● Task instructions: Your job with the data below is to output exactly the lines from the one holding "of bodies on the MEGA33 chassis and offers an" down to the one holding "guarantees speed and stability.", both included, and no others.

● Supplied records:
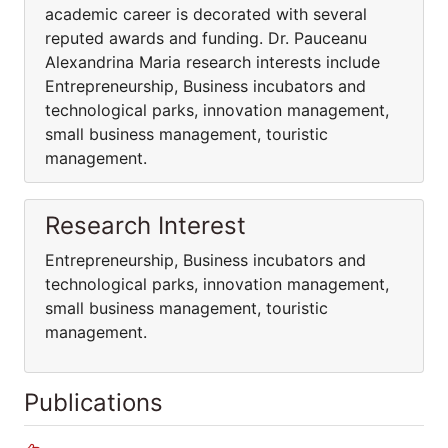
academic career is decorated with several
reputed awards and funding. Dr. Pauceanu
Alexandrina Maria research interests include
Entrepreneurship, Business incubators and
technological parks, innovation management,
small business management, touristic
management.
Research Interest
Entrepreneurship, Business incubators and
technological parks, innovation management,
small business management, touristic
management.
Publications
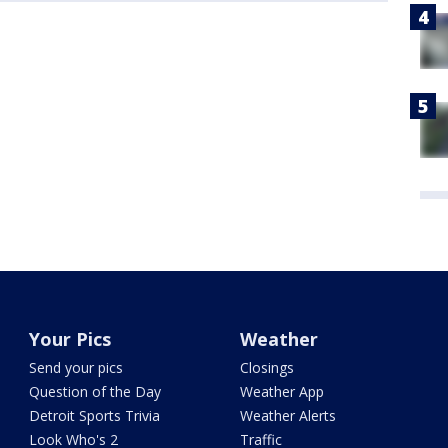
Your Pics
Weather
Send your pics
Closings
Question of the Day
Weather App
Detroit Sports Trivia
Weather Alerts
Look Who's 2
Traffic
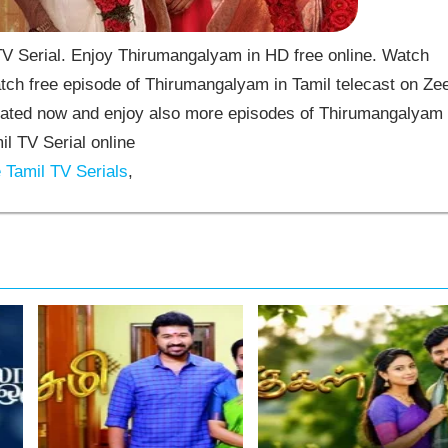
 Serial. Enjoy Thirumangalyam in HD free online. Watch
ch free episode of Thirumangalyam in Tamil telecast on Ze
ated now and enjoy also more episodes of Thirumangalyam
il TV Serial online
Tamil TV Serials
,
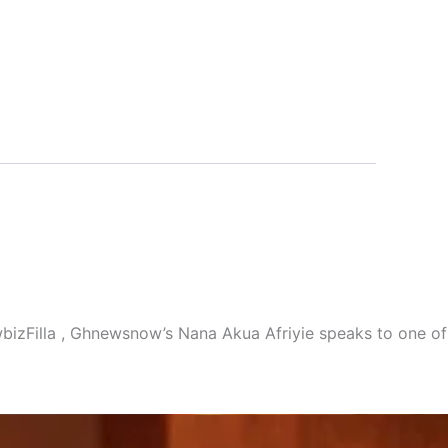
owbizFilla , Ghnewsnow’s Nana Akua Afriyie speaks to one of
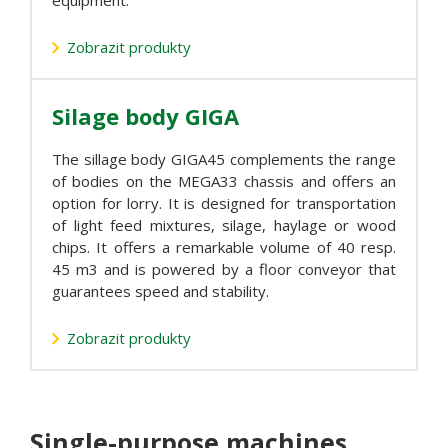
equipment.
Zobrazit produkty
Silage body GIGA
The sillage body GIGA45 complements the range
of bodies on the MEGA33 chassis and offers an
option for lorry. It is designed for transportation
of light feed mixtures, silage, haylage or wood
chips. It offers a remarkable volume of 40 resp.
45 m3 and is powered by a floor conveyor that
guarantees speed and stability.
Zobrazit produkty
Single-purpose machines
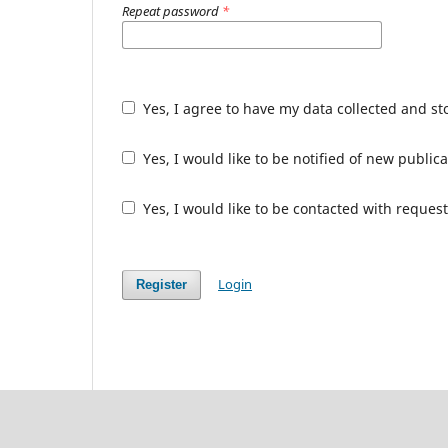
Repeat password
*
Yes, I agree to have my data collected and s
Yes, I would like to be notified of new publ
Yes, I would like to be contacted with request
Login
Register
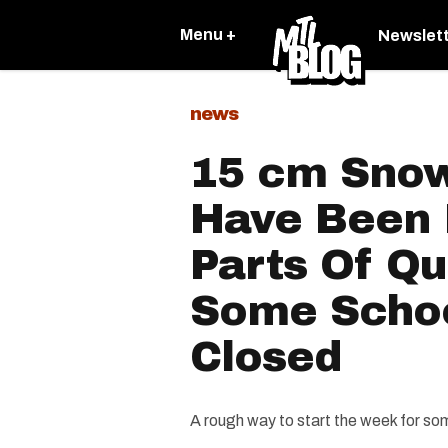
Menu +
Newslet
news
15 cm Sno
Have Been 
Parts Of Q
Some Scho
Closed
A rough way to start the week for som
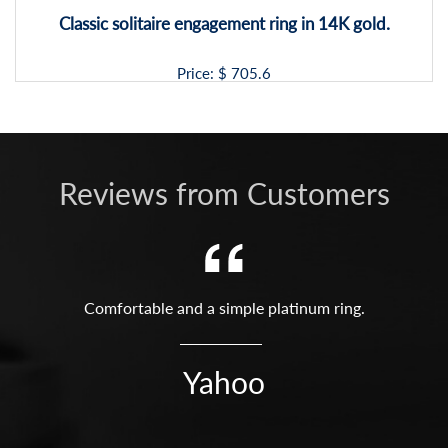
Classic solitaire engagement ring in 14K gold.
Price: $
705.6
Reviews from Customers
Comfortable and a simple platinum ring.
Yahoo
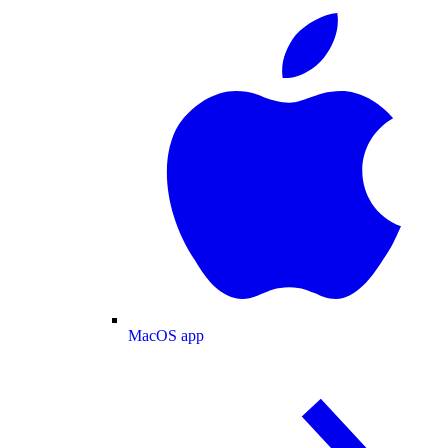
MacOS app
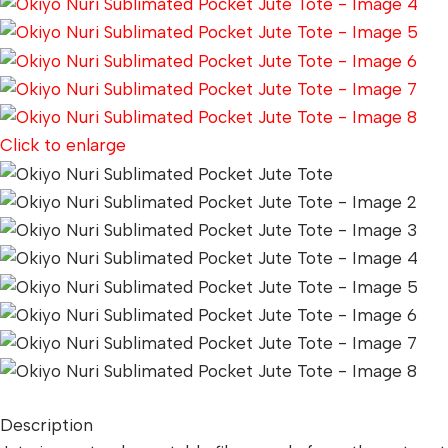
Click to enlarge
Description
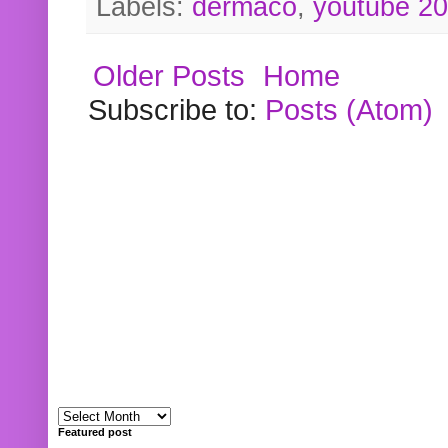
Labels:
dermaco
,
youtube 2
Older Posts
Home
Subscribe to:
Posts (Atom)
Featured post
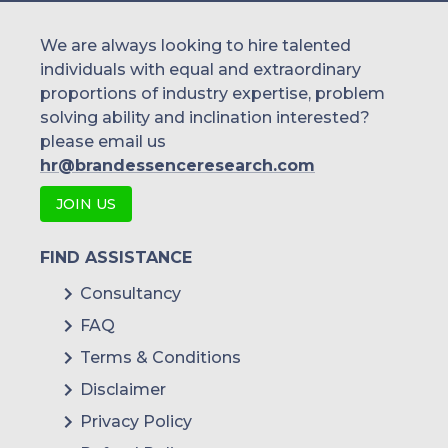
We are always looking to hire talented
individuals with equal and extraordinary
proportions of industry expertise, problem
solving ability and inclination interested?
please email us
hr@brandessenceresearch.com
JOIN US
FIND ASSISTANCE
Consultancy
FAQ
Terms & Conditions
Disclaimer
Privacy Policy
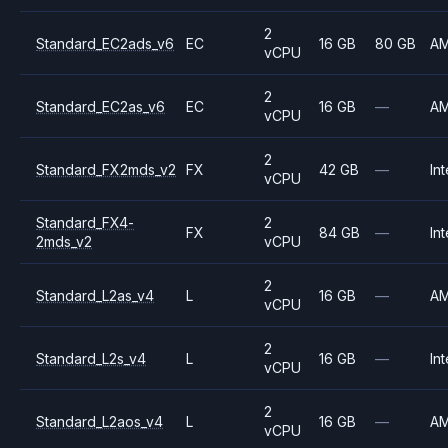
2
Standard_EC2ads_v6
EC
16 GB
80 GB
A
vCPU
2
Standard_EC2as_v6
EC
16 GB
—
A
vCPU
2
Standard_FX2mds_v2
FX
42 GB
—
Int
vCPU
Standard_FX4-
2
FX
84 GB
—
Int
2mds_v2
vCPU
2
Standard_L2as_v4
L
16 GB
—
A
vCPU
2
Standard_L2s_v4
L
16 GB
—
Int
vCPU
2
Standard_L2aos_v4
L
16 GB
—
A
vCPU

● Expected output:
of bodies on the MEGA33 chassis and offers an
option for lorry. It is designed for transportation
of light feed mixtures, silage, haylage or wood
chips. It offers a remarkable volume of 40 resp.
45 m3 and is powered by a floor conveyor that
guarantees speed and stability.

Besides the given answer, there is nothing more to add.